■ **Assigned task**
Please set down, unchanged, each line from the one with "s ne trouvez pas ce que vous cherchez ?" to the final line of the data below, both included. Drop the pictures.

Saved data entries
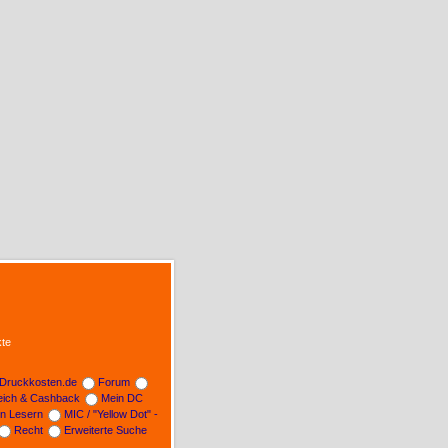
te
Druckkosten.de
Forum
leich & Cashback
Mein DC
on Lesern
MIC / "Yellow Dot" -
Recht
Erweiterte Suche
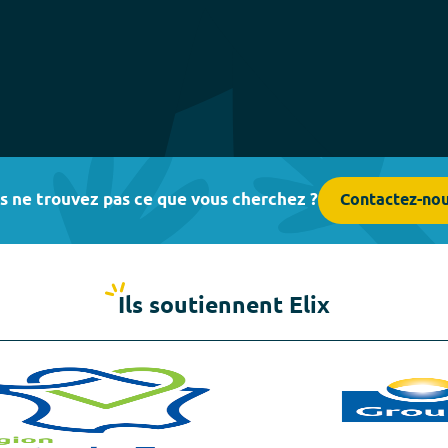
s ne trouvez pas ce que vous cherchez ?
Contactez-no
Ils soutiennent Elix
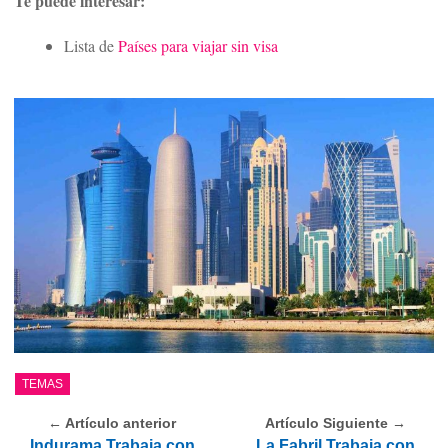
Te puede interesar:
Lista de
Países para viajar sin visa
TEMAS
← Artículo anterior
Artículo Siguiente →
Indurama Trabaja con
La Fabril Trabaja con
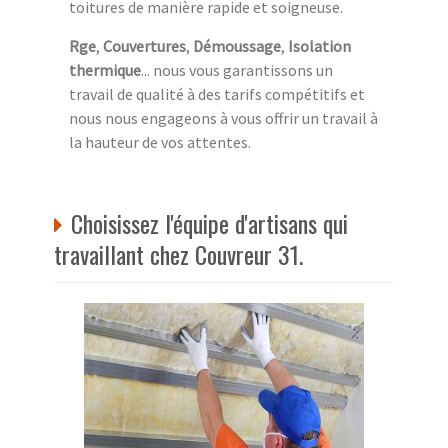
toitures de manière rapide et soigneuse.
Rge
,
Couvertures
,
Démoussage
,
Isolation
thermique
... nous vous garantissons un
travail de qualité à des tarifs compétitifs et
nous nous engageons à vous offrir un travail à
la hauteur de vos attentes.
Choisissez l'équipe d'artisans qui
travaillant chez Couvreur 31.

■ **Written solution**
s ne trouvez pas ce que vous cherchez ?
Contactez-no
Ils soutiennent Elix
Te puede interesar:
Lista de
Países para viajar sin visa
TEMAS
← Artículo anterior
Artículo Siguiente →
Indurama Trabaja con
La Fabril Trabaja con
toitures de manière rapide et soigneuse.
Rge
,
Couvertures
,
Démoussage
,
Isolation
thermique
... nous vous garantissons un
travail de qualité à des tarifs compétitifs et
nous nous engageons à vous offrir un travail à
la hauteur de vos attentes.
Choisissez l'équipe d'artisans qui
travaillant chez Couvreur 31.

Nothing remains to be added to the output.